Be Persistent and Consistent
Hold students to your expectations, and consistently address them when they are not being met. Yes, it’s OK to sweat the small stuff as long as you understand that it may take time and persistent repetition to get there.
It’s Not About You (But It Is)
Yes, you learned a lot in college, but don’t feel the need to over-explain everything you say. There is a fine line between giving students the information that is needed and overloading them.
As a young teacher, it can be very easy to fall into the trap of wanting to impress students (and/or even colleagues) by “showing off” what you know. There is a reason that the monotony of Charlie Brown’s teacher resonates with so many of us. Don’t fall into the trap of regurgitating information; instead, find a way to put it into action.

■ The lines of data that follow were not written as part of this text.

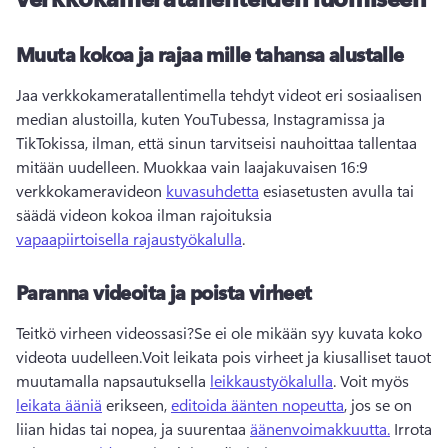
Muuta kokoa ja rajaa mille tahansa alustalle
Jaa verkkokameratallentimella tehdyt videot eri sosiaalisen 
median alustoilla, kuten YouTubessa, Instagramissa ja 
TikTokissa, ilman, että sinun tarvitseisi nauhoittaa tallentaa 
mitään uudelleen. 
Muokkaa vain laajakuvaisen 16:9 
verkkokameravideon 
kuvasuhdetta
 esiasetusten avulla tai 
säädä videon kokoa ilman rajoituksia 
vapaapiirtoisella rajaustyökalulla
. 
Paranna videoita ja poista virheet
Teitkö virheen videossasi?
Se ei ole mikään syy kuvata koko 
videota uudelleen.
Voit leikata pois virheet ja kiusalliset tauot 
muutamalla napsautuksella 
leikkaustyökalulla
. 
Voit myös 
leikata ääniä
 erikseen, 
editoida äänten nopeutta
, jos se on 
liian hidas tai nopea, ja suurentaa 
äänenvoimakkuutta.
 Irrota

The more the ensemble can play, interspersed with brief corrective feedback from you, the faster it will improve.
Seek Help When Needed
None of us walk into this profession with all of the answers, but the good news is that so many in our profession are willing to share what has worked (and not worked) for them. In this particular day and age, there are so many great resources: social media groups, online publications you can find through Google searches, professional development opportunities held throughout the year, and availability of more experienced directors.
A common fallacy believed by many young directors is that they are “not ready” to have a mentor or clinician in rehearsal because the band is “not good enough” or they, the director, could “look bad.” Honestly, most experienced teachers very much remember what it was like when they themselves were starting out, and very likely also remember someone who took time to help them.

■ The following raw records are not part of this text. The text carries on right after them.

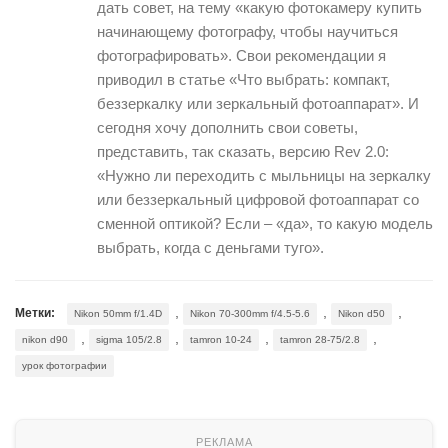
дать совет, на тему «какую фотокамеру купить
начинающему фотографу, чтобы научиться
фотографировать». Свои рекомендации я
приводил в статье «Что выбрать: компакт,
беззеркалку или зеркальный фотоаппарат». И
сегодня хочу дополнить свои советы,
представить, так сказать, версию Rev 2.0:
«Нужно ли переходить с мыльницы на зеркалку
или беззеркальный цифровой фотоаппарат со
сменной оптикой? Если – «да», то какую модель
выбрать, когда с деньгами туго».
,
,
,
Метки:
Nikon 50mm f/1.4D
Nikon 70-300mm f/4.5-5.6
Nikon d50
,
,
,
,
nikon d90
sigma 105/2.8
tamron 10-24
tamron 28-75/2.8
урок фотографии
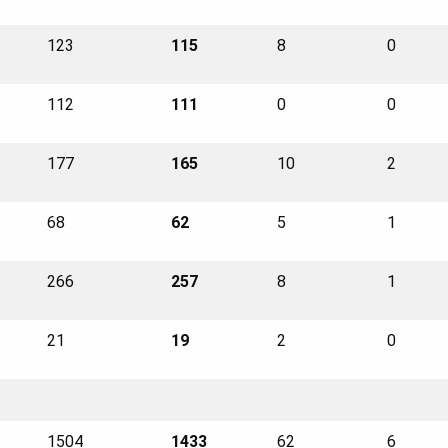
123
115
8
0
112
111
0
0
177
165
10
2
68
62
5
1
266
257
8
1
21
19
2
0
1504
1433
62
6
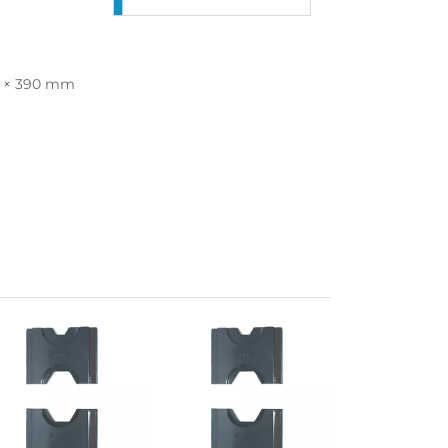
5 × 390 mm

By the time your band is “ready” for a clinician, whether it be a more experienced member of your staff or someone you bring in, it may be too late. A mentor can help you to nip undesired elements, maybe even some you of which you were not aware, in the bud. He or she can also make suggestions on pitfalls to avoid, ways to get information across more effectively, and so much more. Remember that your mentor knows how to address these issues most likely because he or she experienced them also.
Own Your Mistakes
A positive rehearsal atmosphere is one in which band members are not afraid to take risks because they understand that making mistakes and learning how we deal with them are part of the process. A mistake by the director, whether it be something as simple as a counting error or a bad decision that leads to bigger problems, is an opportunity to teach students how to handle errors. As the old adage goes, the first step to solving a problem is admitting that it exists.
There’s an old-school teaching adage that the teacher should not smile before Thanksgiving (or, if really hard core, Memorial Day). Personally, I feel that this is a recipe for disaster. While band members need to understand that the director is the authority figure in the room, they also need to see that director as being approachable.

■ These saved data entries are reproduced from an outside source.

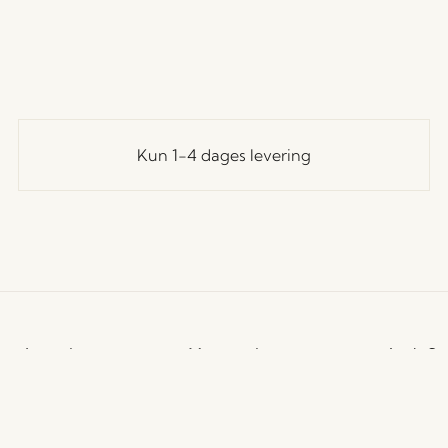
Kun 1-4 dages levering
undeservice
Vores univers
Let's St
Tilmeld
andelsbetingelser
Nyheder
til at f
evering og returnering
Om os
rivatlivspolitik
Messer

The use of humor can be a wonderful release valve when things get tense or the rehearsal is not going well. One has to be careful not to “lose the students,” but hard work interrupted by occasional breaks is going to be more productive than a constant “nose to the grindstone” approach.
You don’t have to be “funny” to use humor. In my experience, bad jokes (or “Dad jokes”) are better than nothing.
Be mindful of sarcasm. I more than occasionally dabble in the sarcastic arts myself, so I’m not saying you can’t ever use it (the types of kids drawn to band tend to appreciate sarcasm), but the kids have to know that you care about them, and it can’t be negative or personal.